Pelham (Pat) Pearce in his basement office at home in Denver
So rather than outright cancel the three-work season that they had announced—Verdi’s Rigoletto, Rogers & Hammerstein’s Carousel and Henry Purcell’s Dido and Aeneas—they simply postponed the entire season for a year. They could do that because of factors unique to an opera festival like Central City: They own their own facilities; they had planned only three works, rotated over the summer; and many of their employees apart from artists engaged for specific roles—the orchestra, stagehands, administrative staff and so on—are the same from year to year.
The singers engaged for the three works were offered the same roles next year. “Nobody out of any of the artists has wanted to pull out,” Pearce says. “Nobody has expressed a desire not to come and do this next year. And some of them did say that they’re excited that we didn’t cancel—especially the Carousel people, because they had invested a great deal of time learning dialog.”
In the past, Pearce noted, singers were often booked many years in advance, but since the economic crash of 2008–09, that has changed. “Because everyone had to deal with (having) so many contracts out when the bottom fell out in ‘09, that time span has shrunk for everybody,” he says. Not having future contracts to maneuver around was clearly an advantage.

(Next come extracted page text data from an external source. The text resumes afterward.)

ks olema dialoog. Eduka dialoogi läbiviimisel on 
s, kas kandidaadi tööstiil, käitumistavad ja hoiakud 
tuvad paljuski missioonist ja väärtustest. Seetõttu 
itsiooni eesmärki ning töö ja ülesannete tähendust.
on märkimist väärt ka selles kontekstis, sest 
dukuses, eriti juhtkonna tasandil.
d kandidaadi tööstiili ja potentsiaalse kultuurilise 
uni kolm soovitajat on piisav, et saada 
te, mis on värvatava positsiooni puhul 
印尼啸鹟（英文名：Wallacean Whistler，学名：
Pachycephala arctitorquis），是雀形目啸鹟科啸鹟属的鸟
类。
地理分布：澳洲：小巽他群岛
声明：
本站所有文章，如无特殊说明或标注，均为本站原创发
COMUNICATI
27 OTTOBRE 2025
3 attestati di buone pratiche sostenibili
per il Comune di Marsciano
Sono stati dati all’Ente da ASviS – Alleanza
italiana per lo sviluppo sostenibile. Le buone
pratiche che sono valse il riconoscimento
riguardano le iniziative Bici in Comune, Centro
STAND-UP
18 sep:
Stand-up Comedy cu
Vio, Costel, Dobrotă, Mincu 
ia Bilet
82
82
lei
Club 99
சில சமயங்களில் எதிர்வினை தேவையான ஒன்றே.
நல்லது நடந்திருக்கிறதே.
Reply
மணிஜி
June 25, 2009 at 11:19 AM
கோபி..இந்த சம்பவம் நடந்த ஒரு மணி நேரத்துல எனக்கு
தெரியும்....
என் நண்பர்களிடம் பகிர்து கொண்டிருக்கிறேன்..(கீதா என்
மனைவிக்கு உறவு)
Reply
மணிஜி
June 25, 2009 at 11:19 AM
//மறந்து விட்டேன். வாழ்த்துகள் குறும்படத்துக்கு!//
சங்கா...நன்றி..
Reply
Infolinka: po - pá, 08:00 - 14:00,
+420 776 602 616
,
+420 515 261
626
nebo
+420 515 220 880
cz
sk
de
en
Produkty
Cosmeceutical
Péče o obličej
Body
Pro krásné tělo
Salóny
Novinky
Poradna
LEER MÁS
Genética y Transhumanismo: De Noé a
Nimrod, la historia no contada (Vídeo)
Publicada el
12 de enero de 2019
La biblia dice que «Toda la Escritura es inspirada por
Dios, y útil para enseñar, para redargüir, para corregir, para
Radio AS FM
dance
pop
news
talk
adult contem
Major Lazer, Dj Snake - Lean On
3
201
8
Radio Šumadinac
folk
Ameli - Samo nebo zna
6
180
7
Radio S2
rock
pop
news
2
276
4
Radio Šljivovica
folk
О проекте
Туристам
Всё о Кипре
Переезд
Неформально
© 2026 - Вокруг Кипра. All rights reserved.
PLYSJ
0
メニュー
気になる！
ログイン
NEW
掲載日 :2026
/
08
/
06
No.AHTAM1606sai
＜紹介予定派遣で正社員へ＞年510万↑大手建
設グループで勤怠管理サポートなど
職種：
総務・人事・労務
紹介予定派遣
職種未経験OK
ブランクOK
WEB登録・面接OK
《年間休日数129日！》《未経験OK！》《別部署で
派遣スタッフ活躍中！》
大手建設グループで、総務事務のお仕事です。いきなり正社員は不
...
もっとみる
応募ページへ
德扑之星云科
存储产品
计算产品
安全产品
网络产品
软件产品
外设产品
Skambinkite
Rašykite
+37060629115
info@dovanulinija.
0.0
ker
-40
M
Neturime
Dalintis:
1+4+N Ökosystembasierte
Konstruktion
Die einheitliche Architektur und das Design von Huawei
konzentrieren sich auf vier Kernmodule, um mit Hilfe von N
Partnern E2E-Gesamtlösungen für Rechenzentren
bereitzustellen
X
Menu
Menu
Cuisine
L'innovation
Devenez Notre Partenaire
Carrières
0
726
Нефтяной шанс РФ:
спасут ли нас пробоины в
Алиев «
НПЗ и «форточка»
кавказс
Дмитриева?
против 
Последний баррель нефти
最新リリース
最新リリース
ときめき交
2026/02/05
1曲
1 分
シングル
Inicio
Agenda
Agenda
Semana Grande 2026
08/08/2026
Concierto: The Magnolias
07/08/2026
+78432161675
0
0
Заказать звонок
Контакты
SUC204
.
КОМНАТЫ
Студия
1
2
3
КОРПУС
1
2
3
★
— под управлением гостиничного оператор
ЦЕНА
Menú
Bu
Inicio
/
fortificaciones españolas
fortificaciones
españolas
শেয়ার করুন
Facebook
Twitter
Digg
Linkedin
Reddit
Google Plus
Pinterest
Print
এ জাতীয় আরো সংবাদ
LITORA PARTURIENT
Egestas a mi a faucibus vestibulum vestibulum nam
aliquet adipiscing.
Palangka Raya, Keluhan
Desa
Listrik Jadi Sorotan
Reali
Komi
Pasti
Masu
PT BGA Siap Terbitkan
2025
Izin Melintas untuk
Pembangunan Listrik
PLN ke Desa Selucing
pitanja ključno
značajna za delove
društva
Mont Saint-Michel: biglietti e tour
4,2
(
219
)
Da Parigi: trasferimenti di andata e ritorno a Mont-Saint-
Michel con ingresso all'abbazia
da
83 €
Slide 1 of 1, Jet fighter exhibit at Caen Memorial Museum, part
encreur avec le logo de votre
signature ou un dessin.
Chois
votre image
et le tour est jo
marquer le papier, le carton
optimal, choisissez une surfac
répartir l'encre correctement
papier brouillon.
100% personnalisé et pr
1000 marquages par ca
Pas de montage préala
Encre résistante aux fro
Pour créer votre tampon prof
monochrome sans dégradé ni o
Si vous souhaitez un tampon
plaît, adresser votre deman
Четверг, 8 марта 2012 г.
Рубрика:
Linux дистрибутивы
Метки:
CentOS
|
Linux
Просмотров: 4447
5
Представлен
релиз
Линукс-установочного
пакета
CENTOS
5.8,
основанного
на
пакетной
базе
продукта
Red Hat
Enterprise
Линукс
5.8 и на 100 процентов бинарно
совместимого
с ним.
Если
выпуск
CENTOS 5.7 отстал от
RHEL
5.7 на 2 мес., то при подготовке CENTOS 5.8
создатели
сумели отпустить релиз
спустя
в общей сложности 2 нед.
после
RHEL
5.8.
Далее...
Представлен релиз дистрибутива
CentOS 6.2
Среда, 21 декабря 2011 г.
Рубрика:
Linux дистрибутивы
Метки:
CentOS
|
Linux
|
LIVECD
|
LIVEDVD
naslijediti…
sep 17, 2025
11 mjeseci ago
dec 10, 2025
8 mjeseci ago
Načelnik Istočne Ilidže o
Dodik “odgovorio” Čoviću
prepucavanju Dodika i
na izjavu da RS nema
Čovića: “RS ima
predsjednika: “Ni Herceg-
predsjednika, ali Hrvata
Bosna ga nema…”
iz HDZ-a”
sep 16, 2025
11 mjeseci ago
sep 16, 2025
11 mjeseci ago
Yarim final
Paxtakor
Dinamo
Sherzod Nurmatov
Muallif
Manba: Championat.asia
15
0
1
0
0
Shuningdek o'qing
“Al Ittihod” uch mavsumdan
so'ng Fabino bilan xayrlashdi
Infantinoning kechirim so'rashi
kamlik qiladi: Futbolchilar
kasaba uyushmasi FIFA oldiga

As for the physical productions for the three works, the set and costume designs were done but nothing had been built yet. And since CCO owns their own opera house, there was no difficulty about dates or storage of supplies.
Like most summer festivals, Central City provides housing for the artists who come from out of state, but here again they were ahead of the game. “We own most of the housing we use,” Pearce says. “We were in the process of [arranging] for additional housing, which we ended up not having to do because we never signed the contracts.”
The main question became the timing of the announcement. “We decided to wait until we could wait no longer, and see where we were at that point,” Pearce says. “We had to roll back probably 30 days from the first day that we would be working in Central City—in the time frame when people would have to make travel arrangements, giving people at least a month’s notice that they were not going to be employed with us this summer.
“We were in a spot where if we went a week or so longer, we would start incurring things that we couldn’t get out of. But the important thing was that we waited as long as we could, and we could not see that the situation was going to change for the better.”
Like literally everyone else in the performing arts, Pearce and Central City Opera don’t know when audiences will be able—or willing—to return. “Until there’s a vaccine, frankly, we don’t know that we will have the ability to gather in large numbers again without any risk,” Pearce says. “Audiences will have a reentry period, probably, where they have to get used to being around other people and not having to be fearful.
“People will be reticent at the beginning, but our desire to engage and to consume art collectively is a very strong impulse, and I think that impulse remains. I believe that for our experience—music and theater—live is the primary experience. That is the true and honest experience of humans exchanging information and telling stories.”
Another way that CCO differs from other festivals is that within their home community, they are only a very small part of a huge economic engine: tourism. “We drive between 15 and 20,000 people up there, over [the summer], but the casinos represent somewhere between 80 and 90%” of Central City’s economy, Pearce says. “That revenue is how the city’s budget is paid for. It’s going to be very difficult for them.”
Pearce acknowledges that much remains unknown about when and how Central City and other opera companies around the country will get back to what looks like “normal.” There are too many uncertainties to make solid predictions.
“There are so many things that normally are fixed that all of a sudden became very fluid,” he says. “We know that something will happen that will allow people to gather again. It always has been that way and it will go that way again. So we fully intend to be in business next summer.
“We will all work it out because that’s what we do. We’re creative people and we are creative problem solvers. We will work it out.”